Copy, word for word, the lines of the entries below between the one with "que le indiquen" and the one with "micropinzas, microtijeras, etcétera, que", inclusive, and leave out everything else.

******

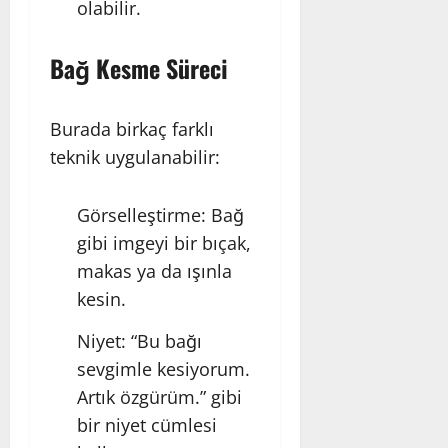
olabilir.
Bağ Kesme Süreci
Burada birkaç farklı
teknik uygulanabilir:
Görselleştirme: Bağ
gibi imgeyi bir bıçak,
makas ya da ışınla
kesin.
Niyet: “Bu bağı
sevgimle kesiyorum.
Artık özgürüm.” gibi
bir niyet cümlesi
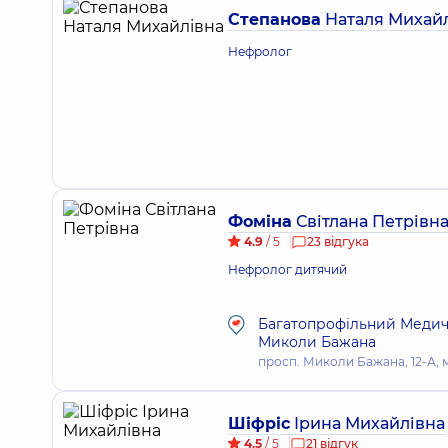
Степанова
Наталя Михай
Нефролог
Фоміна
Світлана Петрівн
4.9
/ 5
23 відгука
Нефролог дитячий
Багатопрофільний Медичн
Миколи Бажана
просп. Миколи Бажана, 12-А, м
Шіфріс
Ірина Михайлівна
4.5
/ 5
21 відгук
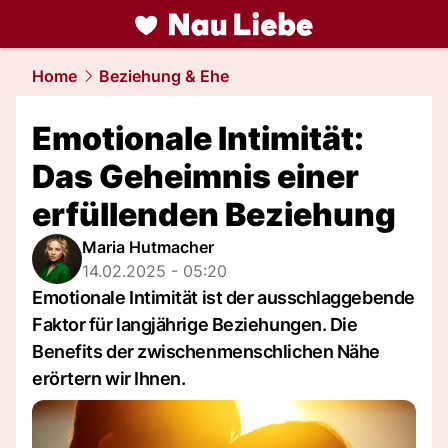
liebe.
NAU.ch
Home
Beziehung & Ehe
Emotionale Intimität:
Das Geheimnis einer
erfüllenden Beziehung
Maria Hutmacher
14.02.2025 - 05:20
Emotionale Intimität ist der ausschlaggebende
Faktor für langjährige Beziehungen. Die
Benefits der zwischenmenschlichen Nähe
erörtern wir Ihnen.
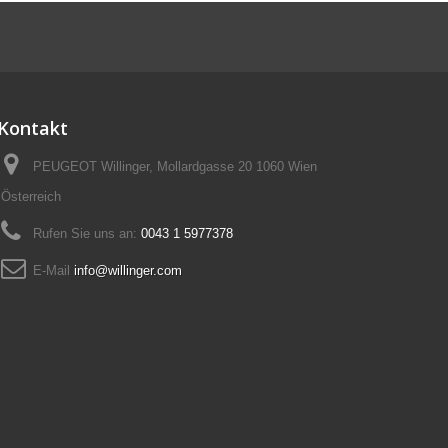
Kontakt
PEUGEOT Willinger, Mollardgasse 20 1060 Wien
Österreich
Rufen Sie uns an:
0043 1 5977378
E-Mail
info@willinger.com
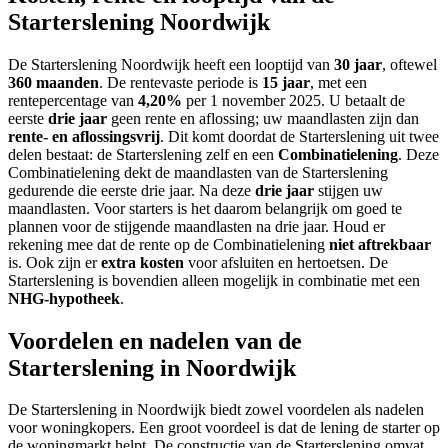
Starterslening Noordwijk
De Starterslening Noordwijk heeft een looptijd van
30 jaar
, oftewel
360 maanden
. De rentevaste periode is
15 jaar
, met een
rentepercentage van
4,20%
per 1 november 2025. U betaalt de
eerste
drie jaar
geen rente en aflossing; uw maandlasten zijn dan
rente- en aflossingsvrij
. Dit komt doordat de Starterslening uit twee
delen bestaat: de Starterslening zelf en een
Combinatielening
. Deze
Combinatielening dekt de maandlasten van de Starterslening
gedurende die eerste drie jaar. Na deze
drie jaar
stijgen uw
maandlasten. Voor starters is het daarom belangrijk om goed te
plannen voor de stijgende maandlasten na drie jaar. Houd er
rekening mee dat de rente op de Combinatielening
niet aftrekbaar
is. Ook zijn er
extra kosten
voor afsluiten en hertoetsen. De
Starterslening is bovendien alleen mogelijk in combinatie met een
NHG-hypotheek
.
Voordelen en nadelen van de
Starterslening in Noordwijk
De Starterslening in Noordwijk biedt zowel voordelen als nadelen
voor woningkopers. Een groot voordeel is dat de lening de starter op
de woningmarkt helpt. De constructie van de Starterslening omvat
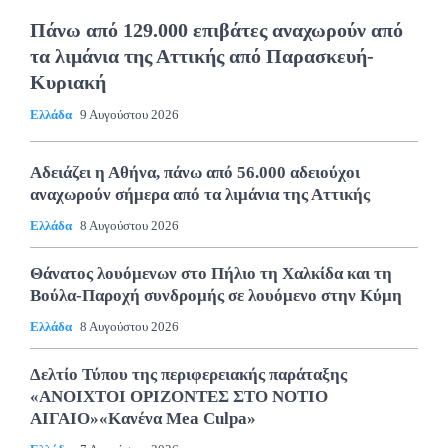
Πάνω από 129.000 επιβάτες αναχωρούν από
τα λιμάνια της Αττικής από Παρασκευή-
Κυριακή
Ελλάδα
9 Αυγούστου 2026
Αδειάζει η Αθήνα, πάνω από 56.000 αδειούχοι
αναχωρούν σήμερα από τα λιμάνια της Αττικής
Ελλάδα
8 Αυγούστου 2026
Θάνατος λουόμενων στο Πήλιο τη Χαλκίδα και τη
Βούλα-Παροχή συνδρομής σε λουόμενο στην Κύμη
Ελλάδα
8 Αυγούστου 2026
Δελτίο Τύπου της περιφερειακής παράταξης
«ΑΝΟΙΧΤΟΙ ΟΡΙΖΟΝΤΕΣ ΣΤΟ ΝΟΤΙΟ
ΑΙΓΑΙΟ»«Κανένα Mea Culpa»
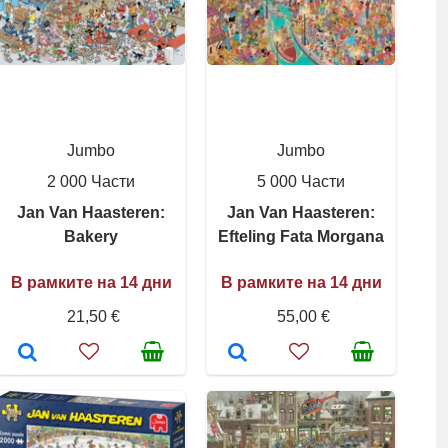
Jumbo
Jumbo
2 000 Части
5 000 Части
Jan Van Haasteren:
Jan Van Haasteren:
Bakery
Efteling Fata Morgana
В рамките на 14 дни
В рамките на 14 дни
21,50 €
55,00 €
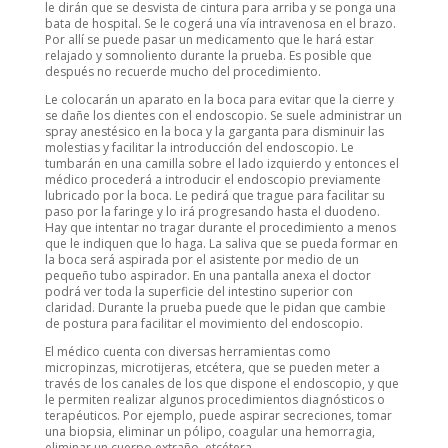
le dirán que se desvista de cintura para arriba y se ponga una
bata de hospital. Se le cogerá una vía intravenosa en el brazo.
Por allí se puede pasar un medicamento que le hará estar
relajado y somnoliento durante la prueba. Es posible que
después no recuerde mucho del procedimiento.
Le colocarán un aparato en la boca para evitar que la cierre y
se dañe los dientes con el endoscopio. Se suele administrar un
spray anestésico en la boca y la garganta para disminuir las
molestias y facilitar la introducción del endoscopio. Le
tumbarán en una camilla sobre el lado izquierdo y entonces el
médico procederá a introducir el endoscopio previamente
lubricado por la boca. Le pedirá que trague para facilitar su
paso por la faringe y lo irá progresando hasta el duodeno.
Hay que intentar no tragar durante el procedimiento a menos
que le indiquen que lo haga. La saliva que se pueda formar en
la boca será aspirada por el asistente por medio de un
pequeño tubo aspirador. En una pantalla anexa el doctor
podrá ver toda la superficie del intestino superior con
claridad. Durante la prueba puede que le pidan que cambie
de postura para facilitar el movimiento del endoscopio.
El médico cuenta con diversas herramientas como
micropinzas, microtijeras, etcétera, que se pueden meter a
través de los canales de los que dispone el endoscopio, y que
le permiten realizar algunos procedimientos diagnósticos o
terapéuticos. Por ejemplo, puede aspirar secreciones, tomar
una biopsia, eliminar un pólipo, coagular una hemorragia,
eliminar un cuerpo extraño, etcétera.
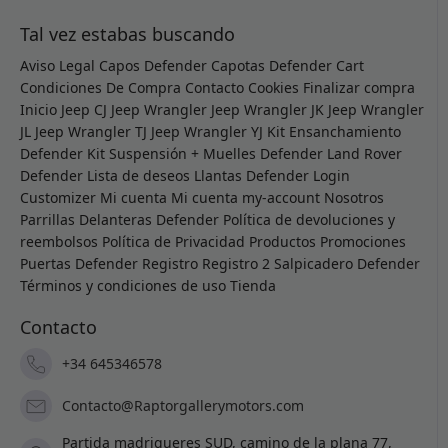
Tal vez estabas buscando
Aviso Legal
Capos Defender
Capotas Defender
Cart
Condiciones De Compra
Contacto
Cookies
Finalizar compra
Inicio
Jeep CJ
Jeep Wrangler
Jeep Wrangler JK
Jeep Wrangler
JL
Jeep Wrangler TJ
Jeep Wrangler YJ
Kit Ensanchamiento
Defender
Kit Suspensión + Muelles Defender
Land Rover
Defender
Lista de deseos
Llantas Defender
Login
Customizer
Mi cuenta
Mi cuenta
my-account
Nosotros
Parrillas Delanteras Defender
Política de devoluciones y
reembolsos
Política de Privacidad
Productos
Promociones
Puertas Defender
Registro
Registro 2
Salpicadero Defender
Términos y condiciones de uso
Tienda
Contacto
+34 645346578
Contacto@Raptorgallerymotors.com
Partida madrigueres SUD, camino de la plana 77,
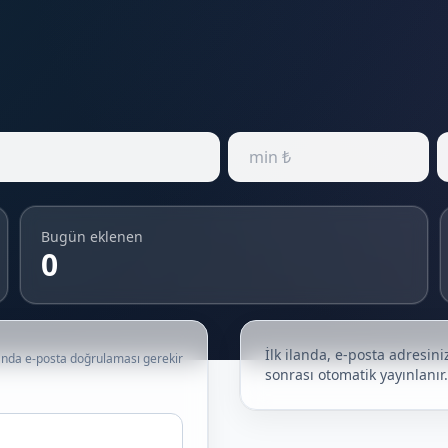
Bugün eklenen
0
İlk ilanda, e-posta adresin
landa e-posta doğrulaması gerekir
sonrası otomatik yayınlanır.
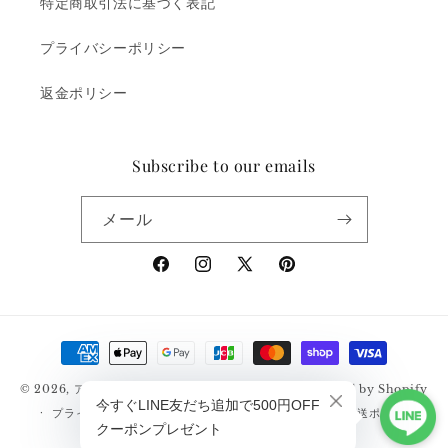
特定商取引法に基づく表記
プライバシーポリシー
返金ポリシー
Subscribe to our emails
メール
Facebook
Instagram
X
Pinterest
(Twitter)
決
済
© 2026,
アメカジ通販サイト｜RUDGE（ラッジ）
Powered by Shopify
方
プライバシーポリシー
返金ポリシー
利用規約
配送ポリシー
法
特定商取引法に基づく表記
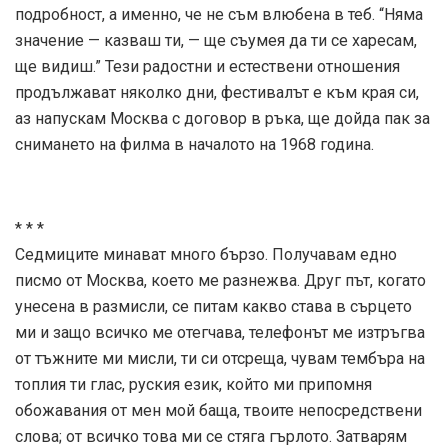
подробност, а именно, че не съм влюбена в теб. “Няма
значение — казваш ти, — ще съумея да ти се харесам,
ще видиш.” Тези радостни и естествени отношения
продължават няколко дни, фестивалът е към края си,
аз напускам Москва с договор в ръка, ще дойда пак за
снимането на филма в началото на 1968 година.
* * *
Седмиците минават много бързо. Получавам едно
писмо от Москва, което ме разнежва. Друг път, когато
унесена в размисли, се питам какво става в сърцето
ми и защо всичко ме отегчава, телефонът ме изтръгва
от тъжните ми мисли, ти си отсреща, чувам тембъра на
топлия ти глас, руския език, който ми припомня
обожавания от мен мой баща, твоите непосредствени
слова; от всичко това ми се стяга гърлото. Затварям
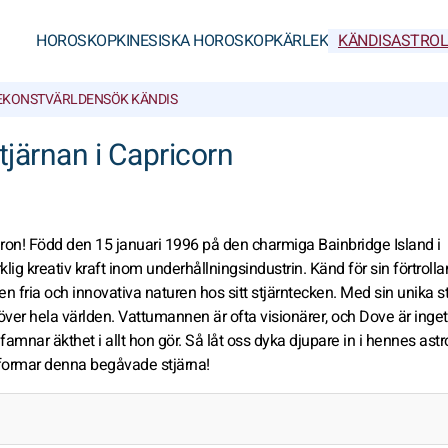
HOROSKOP
KINESISKA HOROSKOP
KÄRLEK
KÄNDISASTROL
E
KONSTVÄRLDEN
SÖK KÄNDIS
järnan i Capricorn
n! Född den 15 januari 1996 på den charmiga Bainbridge Island i
g kreativ kraft inom underhållningsindustrin. Känd för sin förtrolla
 fria och innovativa naturen hos sitt stjärntecken. Med sin unika st
ver hela världen. Vattumannen är ofta visionärer, och Dove är inget
mnar äkthet i allt hon gör. Så låt oss dyka djupare in i hennes astr
formar denna begåvade stjärna!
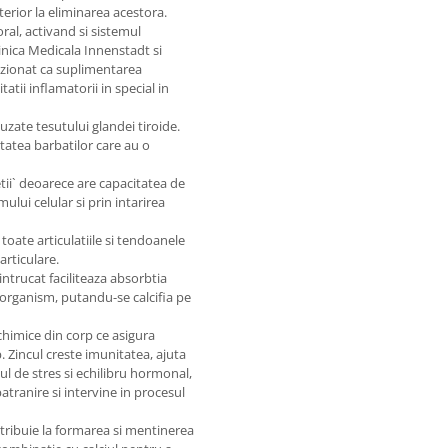
erior la eliminarea acestora.
ral, activand si sistemul
linica Medicala Innenstadt si
uzionat ca suplimentarea
atii inflamatorii in special in
uzate tesutului glandei tiroide.
itatea barbatilor care au o
tii` deoarece are capacitatea de
ului celular si prin intarirea
 toate articulatiile si tendoanele
articulare.
intrucat faciliteaza absorbtia
in organism, putandu-se calcifia pe
himice din corp ce asigura
. Zincul creste imunitatea, ajuta
ul de stres si echilibru hormonal,
batranire si intervine in procesul
ntribuie la formarea si mentinerea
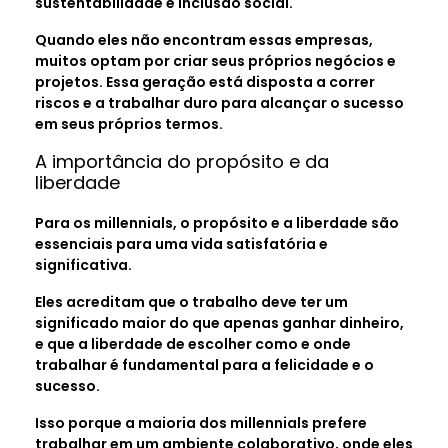
sustentabilidade e inclusão social.
Quando eles não encontram essas empresas,
muitos optam por criar seus próprios negócios e
projetos. Essa geração está disposta a correr
riscos e a trabalhar duro para alcançar o sucesso
em seus próprios termos.
A importância do propósito e da
liberdade
Para os millennials, o propósito e a liberdade são
essenciais para uma vida satisfatória e
significativa.
Eles acreditam que o trabalho deve ter um
significado maior do que apenas ganhar dinheiro,
e que a liberdade de escolher como e onde
trabalhar é fundamental para a felicidade e o
sucesso.
Isso porque a maioria dos millennials prefere
trabalhar em um ambiente colaborativo, onde eles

******

**Answer to the exercise**
que le indiquen que lo haga. La saliva que se pueda formar en
la boca será aspirada por el asistente por medio de un
pequeño tubo aspirador. En una pantalla anexa el doctor
podrá ver toda la superficie del intestino superior con
claridad. Durante la prueba puede que le pidan que cambie
de postura para facilitar el movimiento del endoscopio.
El médico cuenta con diversas herramientas como
micropinzas, microtijeras, etcétera, que se pueden meter a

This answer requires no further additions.